Agreed, not all independent suspensions are best. look at the civics. they don't ride any better maybe worse then the cruze with irs. back in 87 the dodge daytona turbo z shelby was smoking z28/mustangs with a rear torsion beam axle. while i personally am not a fan to be honest with ya it does the job great. if this was a 600 hp track car well ya irs is needed to get every second off the times and to help tune more efficiently. does it work,yes, can it be fast yes, would it be nice to be able to adjust camber on the rear axle absolutely.


----------



## 30 Ounce (Nov 18, 2012)

Go carts have absolutely no suspension and they generate massive G forces on the track. NASCAR uses solid rear axles and they generally will bend them to get a few degrees of negative camber and they can deliver massive G forces. Tires are a lot more important than the basic suspension design. Both independent and solid axle cars can be tuned to handle extremely well. The fact that either design uses a sway bar is irrelevant as they are intended to flex and act as an additional spring rate. The whole torsion beam axle is intended to flex and act independently at each corner at least until the torsional rate is met and transfers the load to the other side. And to achieve anything over 1 G you must have a banked corner or downforce!


----------



## pandrad61 (Jul 8, 2015)

Agreed, both panhard and torsion axles can be made to handle very well, NASCAR and v8 super car series proves it . go carts are very good if the roads are perfect due to weight. try a go cart on a super bumpy road course and good luck. now independent is truly better, lighter, more adjustable and superior in a racing aspect. you engineer a solid axle in a p1 lemans or a f1 car and i guarantee lap times will drop astronomically. they have there use and for 95% of the occasions will do them just fine.


----------



## Poje (Aug 2, 2012)

Good. Majority of peeps here understand and agree! :grin:


----------



## MP81 (Jul 20, 2015)

Poje said:


> Good. Majority of peeps here understand and agree! :grin:


The problem is the 99.9% of other buyers who just assume "IRS" is better because "They heard it somewhere", probably the internet, because its always right.

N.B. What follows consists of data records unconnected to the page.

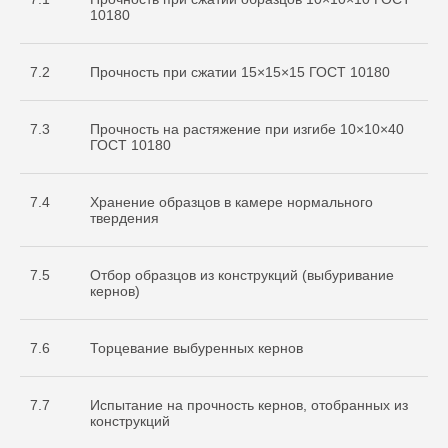
10180
7.2
Прочность при сжатии 15×15×15 ГОСТ 10180
7.3
Прочность на растяжение при изгибе 10×10×40
ГОСТ 10180
7.4
Хранение образцов в камере нормального
твердения
7.5
Отбор образцов из конструкций (выбуривание
кернов)
7.6
Торцевание выбуренных кернов
7.7
Испытание на прочность кернов, отобранных из
конструкций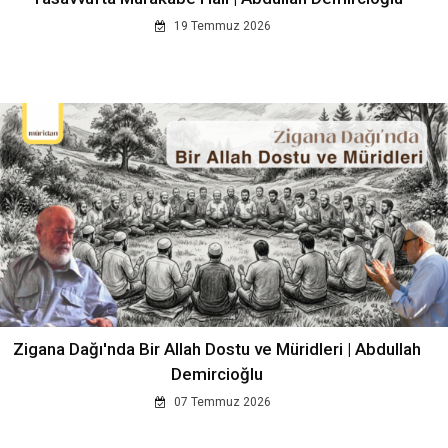
19 Temmuz 2026
Zigana Dağı'nda Bir Allah Dostu ve Müridleri | Abdullah
Demircioğlu
07 Temmuz 2026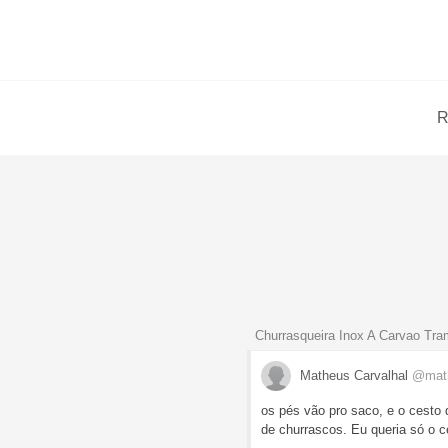
R
Churrasqueira Inox A Carvao T
Matheus Carvalhal
@mat
os pés vão pro saco, e o cesto 
de churrascos. Eu queria só o c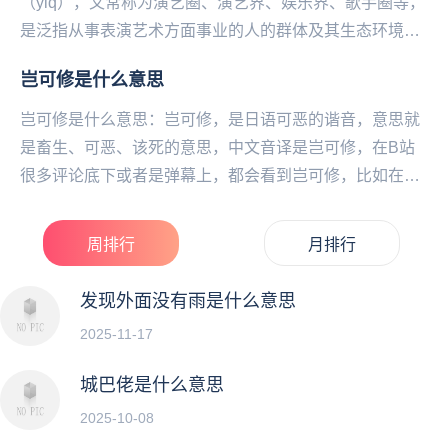
（ylq），又常称为演艺圈、演艺界、娱乐界、歌手圈等，
是泛指从事表演艺术方面事业的人的群体及其生态环境。
一般认为专长于电影、电视、相声、小品、歌唱、舞...
岂可修是什么意思
岂可修是什么意思：岂可修，是日语可恶的谐音，意思就
是畜生、可恶、该死的意思，中文音译是岂可修，在B站
很多评论底下或者是弹幕上，都会看到岂可修，比如在动
漫结束的时候，因为片尾非常吸引人或者是有很大的悬
疑...
周排行
月排行
发现外面没有雨是什么意思
2025-11-17
城巴佬是什么意思
2025-10-08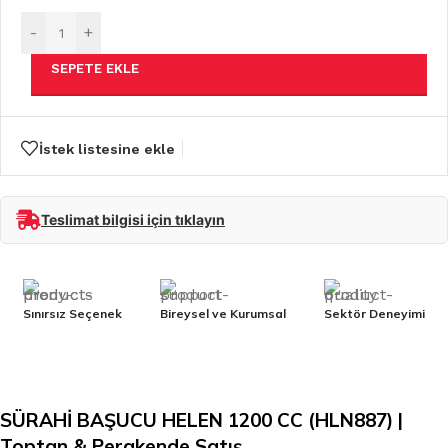
-
+
SEPETE EKLE
İstek listesine ekle
Teslimat bilgisi için tıklayın
Sınırsız Seçenek
Bireysel ve Kurumsal
Sektör Deneyimi
SÜRAHİ BAŞUCU HELEN 1200 CC (HLN887) |
Toptan & Perakende Satış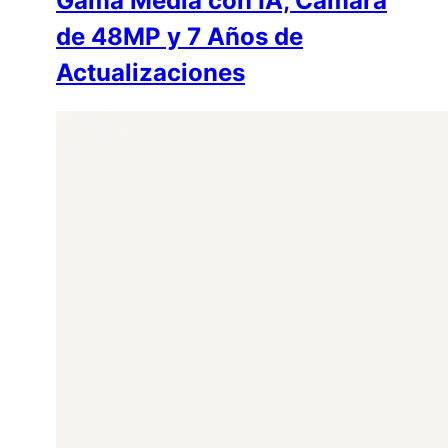
Gama Media con IA, Cámara
de 48MP y 7 Años de
Actualizaciones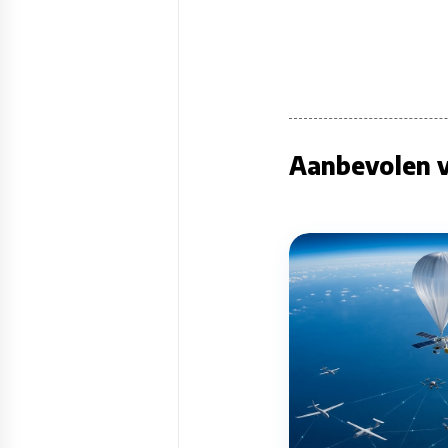
Aanbevolen v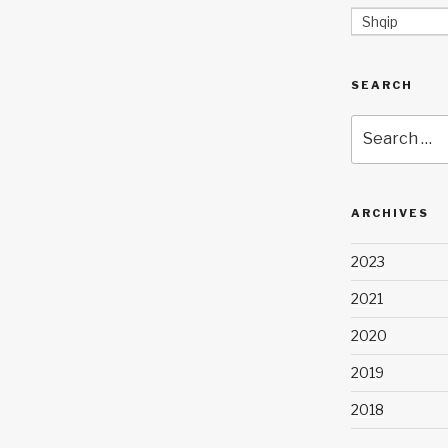
Shqip
SEARCH
Search
for:
ARCHIVES
2023
2021
2020
2019
2018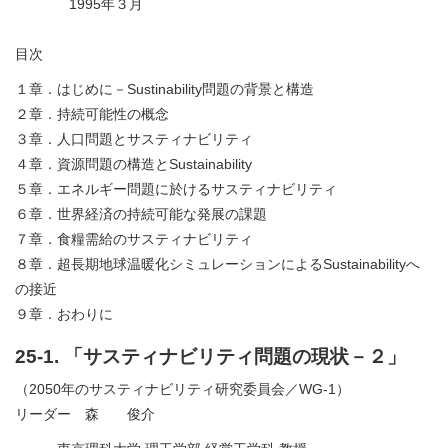
1995年３月
目次
１章．はじめに－Sustinability問題の背景と構造
２章．持続可能性の概念
３章．人口問題とサスティナビリティ
４章．資源問題の構造とSustainability
５章．エネルギー問題に於けるサスティナビリティ
６章．世界経済の持続可能な発展の課題
７章．食糧需給のサスティナビリティ
８章．超長期地球温暖化シミュレーションによるSustainabilityへ
の接近
９章．おわりに
25-1. 「サスティナビリティ問題の現状－２」
（2050年のサスティナビリティ研究委員会／WG-1）
リーダー 森 俊介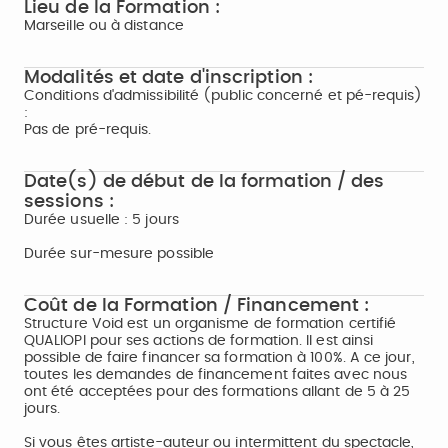
Lieu de la Formation :
Marseille ou à distance
Modalités et date d'inscription :
Conditions d'admissibilité (public concerné et pé-requis)
:
Pas de pré-requis.
Date(s) de début de la formation / des
sessions :
Durée usuelle : 5 jours
Durée sur-mesure possible
Coût de la Formation / Financement :
Structure Void est un organisme de formation certifié
QUALIOPI pour ses actions de formation. Il est ainsi
possible de faire financer sa formation à 100%. A ce jour,
toutes les demandes de financement faites avec nous
ont été acceptées pour des formations allant de 5 à 25
jours.
Si vous êtes artiste-auteur ou intermittent du spectacle,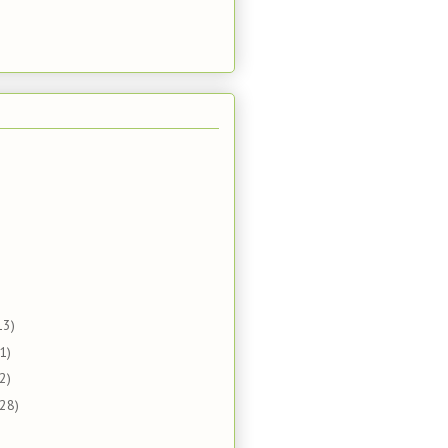
13)
1)
2)
(28)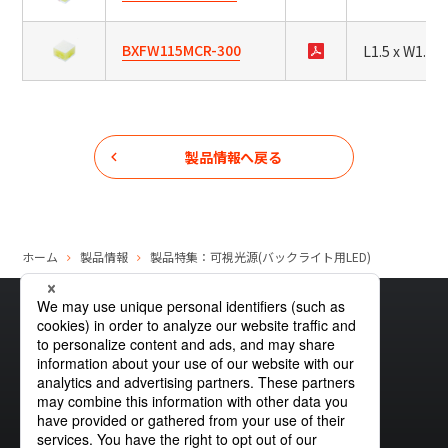
BXFW115MCR-300
L1.5 x W1.5 x
製品情報へ戻る
ホーム
製品情報
製品特集：可視光源(バックライト用LED)
サイトマップ
グローバルプライバシーポリシー
クッキーポリシー
サイトポリシー
お問い合わせ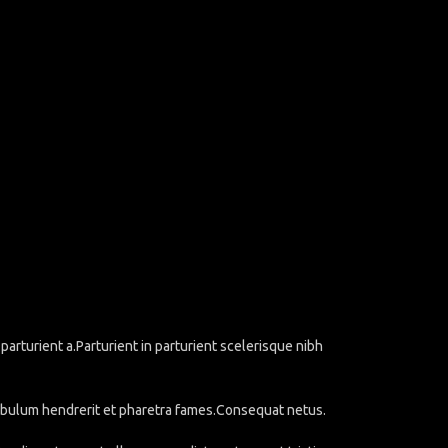
rturient a.Parturient in parturient scelerisque nibh
stibulum hendrerit et pharetra fames.Consequat netus.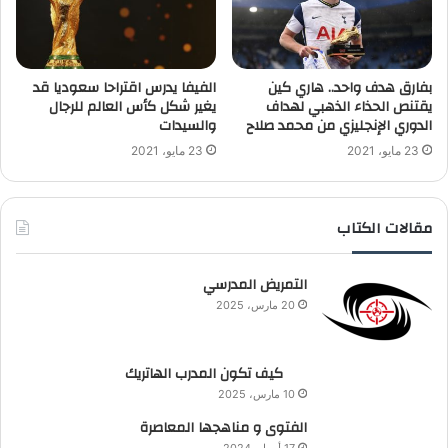
بفارق هدف واحد.. هاري كين
الفيفا يدرس اقتراحا سعوديا قد
يقتنص الحذاء الذهبي لهداف
يغير شكل كأس العالم للرجال
الدوري الإنجليزي من محمد صلاح
والسيدات
23 مايو، 2021
23 مايو، 2021
مقالات الكتاب
التمريض المدرسي
20 مارس، 2025
كيف تكون المدرب الهاتريك
10 مارس، 2025
الفتوى و مناهجها المعاصرة
17 أبريل، 2024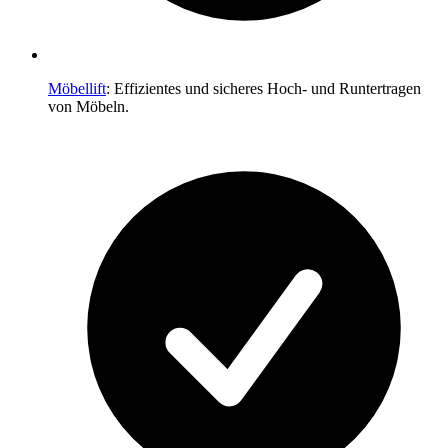
Möbellift
: Effizientes und sicheres Hoch- und Runtertragen
von Möbeln.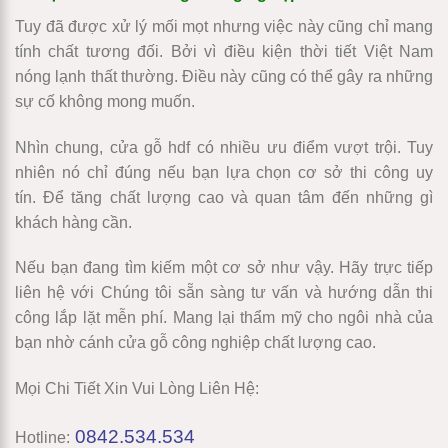
Tuy đã được xử lý mối mọt nhưng việc này cũng chỉ mang
tính chất tương đối. Bởi vì điều kiện thời tiết Việt Nam
nóng lạnh thất thường. Điều này cũng có thể gây ra những
sự cố không mong muốn.
Nhìn chung, cửa gỗ hdf có nhiều ưu điểm vượt trội. Tuy
nhiên nó chỉ đúng nếu bạn lựa chọn cơ sở thi công uy
tín. Để tăng chất lượng cao và quan tâm đến những gì
khách hàng cần.
Nếu bạn đang tìm kiếm một cơ sở như vậy. Hãy trực tiếp
liên hệ với Chúng tôi sẵn sàng tư vấn và hướng dẫn thi
công lắp lặt mễn phí. Mang lại thẩm mỹ cho ngôi nhà của
bạn nhờ cánh
cửa gỗ công nghiệp
chất lượng cao.
Mọi Chi Tiết Xin Vui Lòng Liên Hệ:
0842.534.534
Hotline:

Then again - that "99.9%" probably only makes up 25% of buyers - the other 75% don't even have a clue their vehicle has a suspension.


----------



## spacedout (Dec 7, 2010)

The last cars I've owned with IRS with both old Buick Lesabres. For a nice ride on a rough road not sure it can be beat. It does add some body roll so handling is adversely effected. 


about 15 years ago my two brothers both bought new 4 wheelers. One was a Polaris Scrambler 500 4x4(solid rear axle) and the other a Polaris Sportsman 500 4x4 (IRS). Going across a plowed field at 40mph with the solid axle rode so rough your eyes would vibrate and you could not see(I'm not kidding). The IRS was smooth as silk in comparison. 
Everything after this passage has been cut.